US$0.2320.8% overvalued intrinsic discount

yiannisz's Fair Value

Cango Inc. (NYSE: CANG) is being priced like a leftover China-inc auto-finance story that lost relevance years ago. Yet by early 2026, the company had already crossed into a different category entirely: a scaled Bitcoin miner with material cash generation and an active capital allocation strategy that leverages its treasury to fund a global AI compute grid. The market’s problem is that it keeps reading the old label on the jar. The opportunity, if there is one here, sits in that gap between label and contents.

What CANG Actually Became After the Pivot

The cleanest way to understand Cango is to start with what it is not. It is not a growthy used-car export platform, even if AutoCango had a nice quarter. The earnings call itself framed that legacy segment as small and opportunistic, with Q3 revenue around $3.3 million, a rounding error next to the mining line. The center of gravity moved. The company’s Q3 2025 revenue was $224.6 million, and $220.9 million of that came from Bitcoin mining. That mix matters because it tells you where operational attention, capital allocation, and managerial incentives now live.

The second reset is geographical and reputational. The proceeds from divesting the China car-finance operations and the subsequent redeployment into mining and energy infrastructure were not cosmetic. They were a narrative severance. A stock can trade at a discount for years if the market thinks it is exposed to a regulatory regime it cannot price. The company’s strategy, as articulated by Paul Yu, effectively attempted to remove that variable and replace it with something the market can benchmark, namely hashrate, uptime, cost per coin, treasury value, and an infrastructure roadmap.

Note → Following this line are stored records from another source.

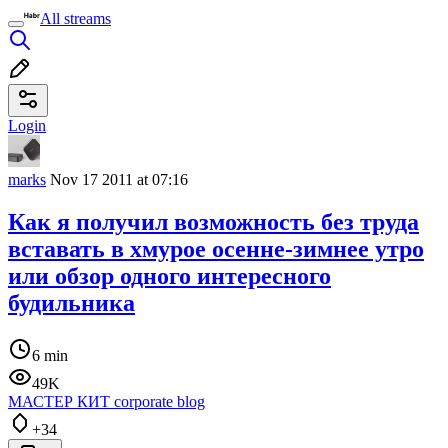
All streams
Login
marks
Nov 17 2011 at 07:16
Как я получил возможность без труда
вставать в хмурое осенне-зимнее утро
или обзор одного интересного
будильника
6 min
49K
МАСТЕР КИТ corporate blog
+34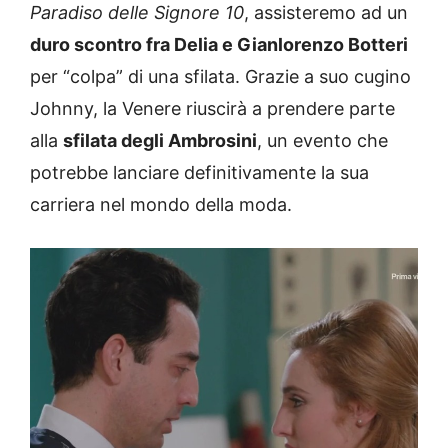
Paradiso delle Signore 10
, assisteremo ad un
duro scontro fra Delia e Gianlorenzo Botteri
per “colpa” di una sfilata. Grazie a suo cugino
Johnny, la Venere riuscirà a prendere parte
alla
sfilata degli Ambrosini
, un evento che
potrebbe lanciare definitivamente la sua
carriera nel mondo della moda.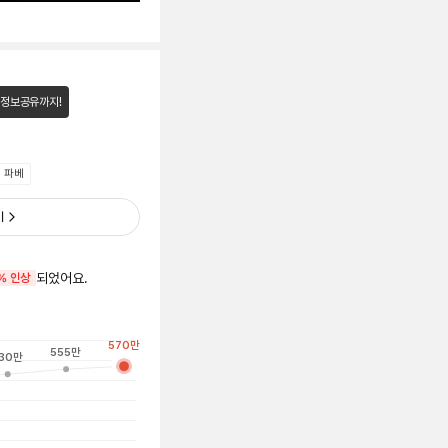
 정보공유까지!
 파베
기
되었어요.
% 인상
570
만
555
만
30
만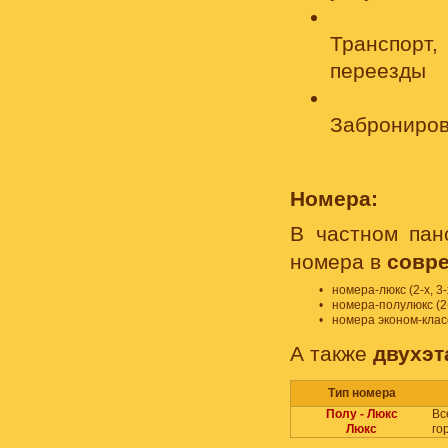
Транспорт,
переезды
Заброниров
Номера:
В частном пан
номера в
совр
•
номера-люкс (2-х, 3-
•
номера-полулюкс (2-х
•
номера эконом-класса
А также
двухэ
Тип номера
Полу - Люкс
Вс
Люкс
го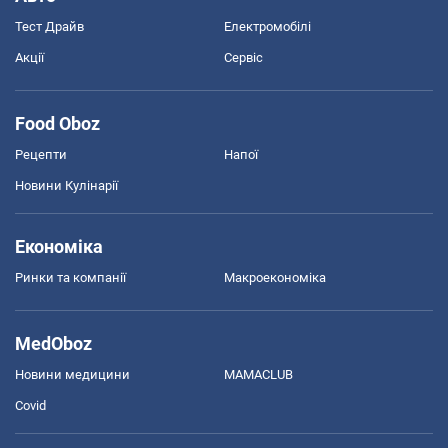
Тест Драйв
Електромобілі
Акції
Сервіс
Food Oboz
Рецепти
Напої
Новини Кулінарії
Економіка
Ринки та компанії
Макроекономіка
MedOboz
Новини медицини
MAMACLUB
Covid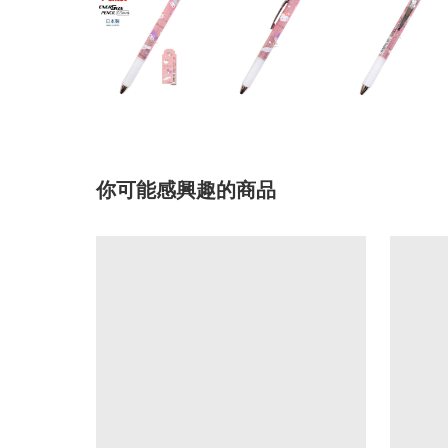
你可能感興趣的商品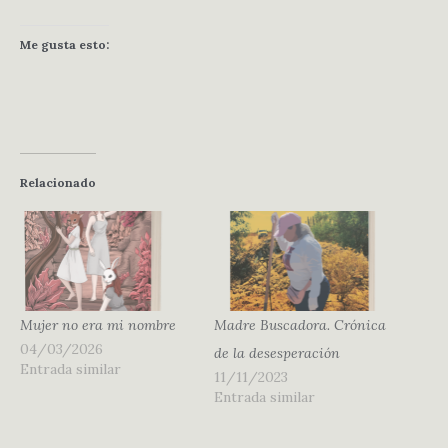
Me gusta esto:
Relacionado
Mujer no era mi nombre
Madre Buscadora. Crónica
04/03/2026
de la desesperación
Entrada similar
11/11/2023
Entrada similar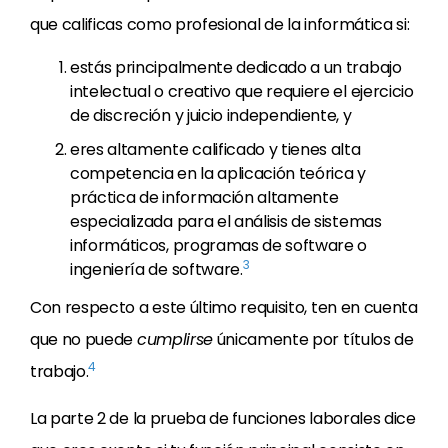
que calificas como profesional de la informática si:
estás principalmente dedicado a un trabajo
intelectual o creativo que requiere el ejercicio
de discreción y juicio independiente, y
eres altamente calificado y tienes alta
competencia en la aplicación teórica y
práctica de información altamente
especializada para el análisis de sistemas
informáticos, programas de software o
3
ingeniería de software.
Con respecto a este último requisito, ten en cuenta
que no puede
cumplirse
únicamente por títulos de
4
trabajo.
La parte 2 de la prueba de funciones laborales dice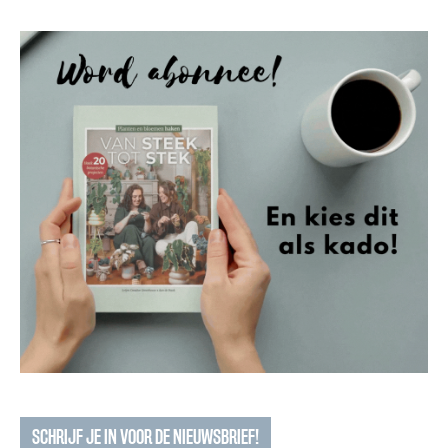
SCHRIJF JE IN VOOR DE NIEUWSBRIEF!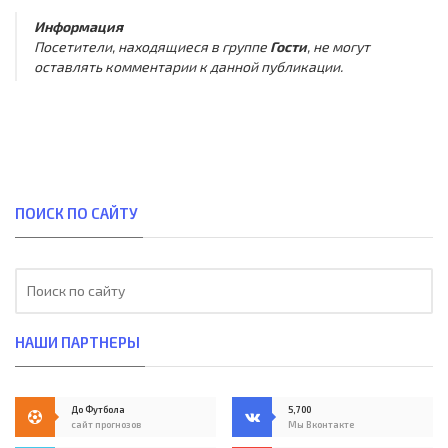
Информация
Посетители, находящиеся в группе
Гости
, не могут
оставлять комментарии к данной публикации.
ПОИСК ПО САЙТУ
НАШИ ПАРТНЕРЫ
До Футбола
5,700
сайт прогнозов
Мы Вконтакте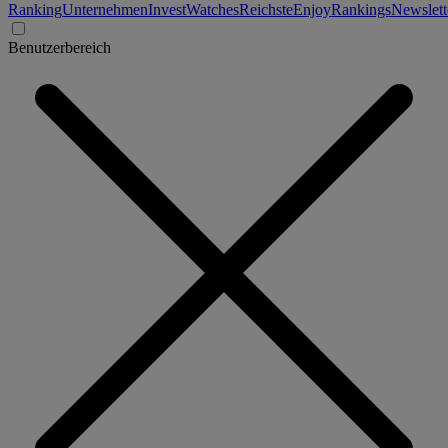
Ranking
Unternehmen
Invest
Watches
Reichste
Enjoy
Rankings
Newslett
Benutzerbereich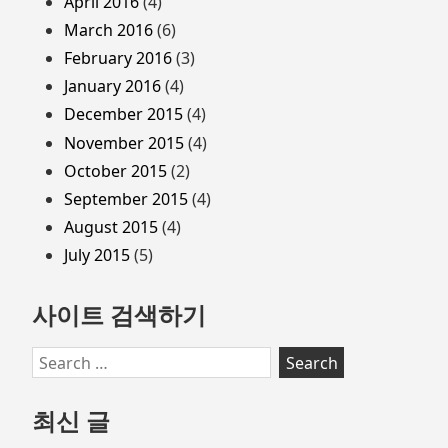
April 2016
(4)
March 2016
(6)
February 2016
(3)
January 2016
(4)
December 2015
(4)
November 2015
(4)
October 2015
(2)
September 2015
(4)
August 2015
(4)
July 2015
(5)
사이트 검색하기
Search
for:
최신 글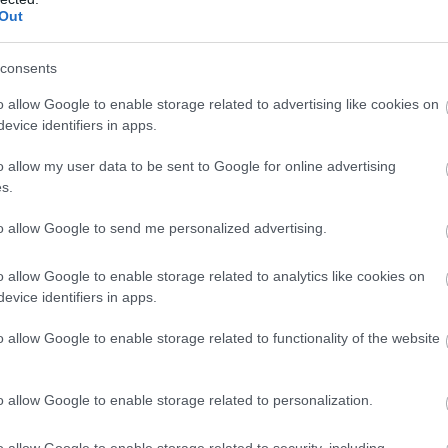
Out
Mi tartja frissen az agyat?
consents
o allow Google to enable storage related to advertising like cookies on
az agy is szereti a sétát
evice identifiers in apps.
o allow my user data to be sent to Google for online advertising
van, a frissítését gyakran a lábunkkal intézzük. A
s.
szás – javítja a vérkeringést, oxigénhez juttatja az agyat,
. Ráadásul remek ürügy arra, hogy elkerüljük a portörlést.
to allow Google to send me personalized advertising.
t frissítem.”
o allow Google to enable storage related to analytics like cookies on
evice identifiers in apps.
o allow Google to enable storage related to functionality of the website
o allow Google to enable storage related to personalization.
o allow Google to enable storage related to security, including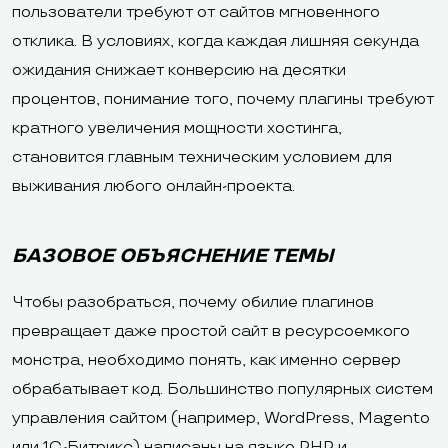
пользователи требуют от сайтов мгновенного
отклика. В условиях, когда каждая лишняя секунда
ожидания снижает конверсию на десятки
процентов, понимание того, почему плагины требуют
кратного увеличения мощности хостинга,
становится главным техническим условием для
выживания любого онлайн-проекта.
БАЗОВОЕ ОБЪЯСНЕНИЕ ТЕМЫ
Чтобы разобраться, почему обилие плагинов
превращает даже простой сайт в ресурсоемкого
монстра, необходимо понять, как именно сервер
обрабатывает код. Большинство популярных систем
управления сайтом (например, WordPress, Magento
или 1С-Битрикс) написаны на языке PHP и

What makes this pivot unusual is speed. In roughly a year, the business scaled to a deployed 50 EH/s footprint, with a global spread across the Americas, the Middle East, and parts of Africa. That is not a “we are exploring” statement, it is already an operating reality, and it shows up in the income statement. I see that speed as the first underappreciated signal of capability because in mining, execution is often the only moat you get before energy economics kick in.

The Mining Engine: Profitable Today, Imperfect by Design

Cango’s Q3 numbers were not just “crypto up, revenues up.” They were the kind of operational block-and-tackle that usually separates real miners from promotional ones. The company produced 1,930.8 BTC in Q3, averaging 21 BTC per day, and generated operating income of $43.5 million with net income of $37.3 million. Adjusted EBITDA came in at $80.1 million. Those are meaningful figures for a company that the market is valuing like it is barely alive.

The obvious pushback is margins. On the last earnings call, the CFO disclosed an average cost to mine Bitcoin excluding depreciation of $81,072 per coin, and an all-in cost around $99,383 per coin. That is not best-in-class compared to the lower-cost peer set that owns more of its power. But the strategic tradeoff is not hard to interpret. 

Cango prioritized strategic velocity through an asset-light hosted approach to reach scale quickly, then planned to backfill the margin structure through selective site ownership and energy projects. The Georgia 50 MW facility acquisition is a good tell here because management explicitly described it as an “upgrade” of the asset-light model rather than a contradiction, with ownership used where it improves stability, power economics, and AI-grade upgrade optionality.

There is also an execution nuance that investors tend to misread. Deployed hashrate was 50 EH/s, but operational hashrate was lower during integration, running up from roughly 40.9 EH/s in July to 44.9 EH/s in September and then to about 46 EH/s in October. Management attributed the gap to relocation downtime, commissioning at new sites, and the unavoidable reality of weather and curtailment. That explanation matters because it frames operational variance as industry-normal rather than deterioration. If the company can keep uptime above 90%, which it claimed, then the remaining question becomes primarily economic, not operational.

In other words, today’s mining business is a functioning cash machine with a calculated cost structure designed to secure market dominance at unprecedented speed. The bull case assumes that the next phase is not more scale, it is margin conversion.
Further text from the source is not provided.